Watership Down is an incredible book. It is the story of an epic journey of a small band of wild rabbits. Fiver, the prophet, predicts imminent destruction and, under the leadership of his brother Hazel, the rabbits leave the familiar security of their warren and brave the unknown countryside in search of a new home. Unconsciously, the reader slides into a completely new dimension, joins Hazel and his friends, sees the world through their eyes, smells the dangers, suffers the hardships and terrors till they reach the perfect home— Watership Down. But the journey does not end there. Does (female rabbits) are required to establish the warren and the search begins again, leading to fearsome adventures in the dictator-state warren Efraha ruled by the terrible General Woundwort. Eventually the odyssey ends with a tragic but triumphant battle and Watership Down flourishes as a prosperous warren.
This is no once-upon-a-time story. It is a novel of very real rabbits who feel and think as wild animals. Richard Adams has studied the life-style of rabbits and substantiates his work with references to R.M. Lockley’s The Private Life of the Rabbit with footnotes. The book reveals an incredible insight not only into the minds of rabbits but also of human beings. … .

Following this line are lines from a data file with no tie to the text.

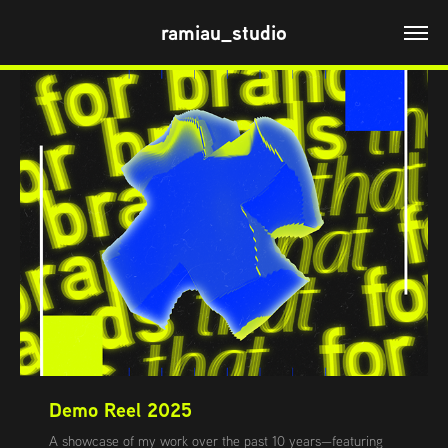
ramiau_studio
Demo Reel 2025
A showcase of my work over the past 10 years—featuring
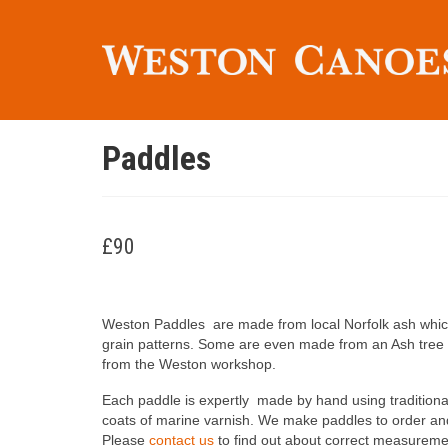
Paddles
£90
Weston Paddles are made from local Norfolk ash which i
grain patterns. Some are even made from an Ash tree t
from the Weston workshop.
Each paddle is expertly made by hand using traditiona
coats of marine varnish. We make paddles to order an
Please
contact us
to find out about correct measurem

One of the most beautiful passages is Hazel’s first glimpse of a road which he mistook for a river—black, smooth and straight between its banks, yet a spider could run across it. To him it was not natural, it smelt of tar and oil. The explanation was provided by the most ‘experienced’ rabbit, ‘It’s a man-thing’, made for machines that actually run faster than rabbits but are harmless unless one crosses their path.